Table Mountain Hiking
Table Mountain Hiking
Make a hike on Table Mountain part of your Cape Town hiking experience. Providing one of the world’s most recognisable skylines and easily accessible via the cable car, Table Mountain is visited by tens of thousands of people a year, marvelling at both the views and the audacity of its location right in the centre of Cape Town.
The vast majority of visitors to Table Mountain however never go beyond the cable car area and the flat-as-a-pancake Western Table, but Table Mountain’s flat-topped appearance hides a pleasant secret – there is another world up there, waiting to be explored.

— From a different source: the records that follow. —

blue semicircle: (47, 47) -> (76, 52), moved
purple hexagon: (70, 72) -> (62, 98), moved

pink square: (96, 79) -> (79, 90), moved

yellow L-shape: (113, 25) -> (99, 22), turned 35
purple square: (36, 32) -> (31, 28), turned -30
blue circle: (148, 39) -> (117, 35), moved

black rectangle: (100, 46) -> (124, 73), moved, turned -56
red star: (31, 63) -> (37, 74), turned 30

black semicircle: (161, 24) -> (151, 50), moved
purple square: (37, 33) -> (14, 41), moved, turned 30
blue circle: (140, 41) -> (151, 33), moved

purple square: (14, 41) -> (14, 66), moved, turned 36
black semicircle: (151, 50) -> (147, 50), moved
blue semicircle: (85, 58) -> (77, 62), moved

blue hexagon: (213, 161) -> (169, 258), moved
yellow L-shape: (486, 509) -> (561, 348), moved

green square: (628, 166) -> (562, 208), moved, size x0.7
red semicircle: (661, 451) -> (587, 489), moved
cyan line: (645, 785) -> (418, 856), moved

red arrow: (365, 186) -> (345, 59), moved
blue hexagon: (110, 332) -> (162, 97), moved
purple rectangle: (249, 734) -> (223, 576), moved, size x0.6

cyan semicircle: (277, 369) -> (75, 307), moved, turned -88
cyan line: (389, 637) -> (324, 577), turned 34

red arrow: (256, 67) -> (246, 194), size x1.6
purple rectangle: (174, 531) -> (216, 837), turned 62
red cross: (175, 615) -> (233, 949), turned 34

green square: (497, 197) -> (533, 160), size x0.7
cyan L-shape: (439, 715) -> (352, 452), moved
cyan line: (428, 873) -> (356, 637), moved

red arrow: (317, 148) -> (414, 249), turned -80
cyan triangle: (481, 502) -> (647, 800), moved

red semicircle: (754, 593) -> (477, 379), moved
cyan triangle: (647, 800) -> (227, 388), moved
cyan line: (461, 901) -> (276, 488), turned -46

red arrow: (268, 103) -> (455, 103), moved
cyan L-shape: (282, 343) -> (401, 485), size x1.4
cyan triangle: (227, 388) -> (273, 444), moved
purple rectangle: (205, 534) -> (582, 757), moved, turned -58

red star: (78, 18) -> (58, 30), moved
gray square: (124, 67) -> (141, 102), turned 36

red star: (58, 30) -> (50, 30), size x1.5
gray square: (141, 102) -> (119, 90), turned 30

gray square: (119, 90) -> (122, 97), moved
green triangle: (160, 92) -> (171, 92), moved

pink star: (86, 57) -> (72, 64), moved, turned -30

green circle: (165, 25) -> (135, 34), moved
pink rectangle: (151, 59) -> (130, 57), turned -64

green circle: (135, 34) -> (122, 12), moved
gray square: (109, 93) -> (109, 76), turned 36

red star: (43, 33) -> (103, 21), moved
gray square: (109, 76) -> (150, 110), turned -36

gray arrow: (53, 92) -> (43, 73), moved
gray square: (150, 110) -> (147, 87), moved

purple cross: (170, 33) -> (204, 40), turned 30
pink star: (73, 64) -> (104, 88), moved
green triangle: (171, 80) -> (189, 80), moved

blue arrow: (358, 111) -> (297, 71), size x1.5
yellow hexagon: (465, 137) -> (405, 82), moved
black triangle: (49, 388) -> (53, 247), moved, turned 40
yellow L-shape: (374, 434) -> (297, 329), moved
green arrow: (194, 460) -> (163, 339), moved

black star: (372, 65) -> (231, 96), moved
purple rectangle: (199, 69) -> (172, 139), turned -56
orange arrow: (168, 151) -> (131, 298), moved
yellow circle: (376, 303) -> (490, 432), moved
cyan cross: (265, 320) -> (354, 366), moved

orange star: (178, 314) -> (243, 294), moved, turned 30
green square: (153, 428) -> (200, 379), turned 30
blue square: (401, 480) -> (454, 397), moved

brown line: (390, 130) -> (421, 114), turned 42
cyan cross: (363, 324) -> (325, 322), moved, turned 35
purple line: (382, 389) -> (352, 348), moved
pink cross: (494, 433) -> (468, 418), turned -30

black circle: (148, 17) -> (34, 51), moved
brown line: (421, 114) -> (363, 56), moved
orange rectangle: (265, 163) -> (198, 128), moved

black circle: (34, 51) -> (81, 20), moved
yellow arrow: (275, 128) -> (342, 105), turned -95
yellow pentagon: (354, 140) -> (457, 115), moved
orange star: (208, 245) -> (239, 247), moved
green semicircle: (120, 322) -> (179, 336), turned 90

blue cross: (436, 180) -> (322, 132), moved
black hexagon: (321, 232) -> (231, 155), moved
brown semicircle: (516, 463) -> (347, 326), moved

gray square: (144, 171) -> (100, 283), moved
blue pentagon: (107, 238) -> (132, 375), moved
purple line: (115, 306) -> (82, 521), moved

Table Mountain hiking is all about discovering the many faces of this iconic destination. More than a dozen paths wind their way up to the top through shady forest or fynbos covered slopes; some are relatively easy and popular with hikers, others are tough scrambles and are virtually unknown. The routes are varied but all take between one and two hours to reach the top.
And then the fun starts.
Remember that flat, crowded part of Table Mountain? That’s but a tiny portion of this 57km² wonderland – the rest of it is a beautiful mix of craggy peaks, plunging valleys, wetlands and waterfalls, tucked-away forests and extravagant shows of flowering plants. A network of well-maintained trails covers Table Mountain, making for easy access and straight-forward hiking, and there are many little-used and demanding paths that make Table Mountain hiking as challenging as you want.
The constantly changing environment of Table Mountain means that no part of it is quite the same: different rainfall patterns, soil types and varying exposure to sun and wind means the Table Mountain hiker can be walking through dense indigenous forest the one moment, and arid, almost desert-like scrub the next. The range of plant life is incredible, and although the August – December period is best for flowers, there is always something in bloom at any time of year.
And there are animals too – Table Mountain is home to a number of endemic fynbos birds as well as many reptiles and small mammals, including porcupine, klipspringer, dassie and carcal. Buzzards, kestrels and ravens patrol overhead, and lucky hikers may even catch a glimpse of a black eagle.
Table Mountain hiking – it’s where the wilderness meets the city.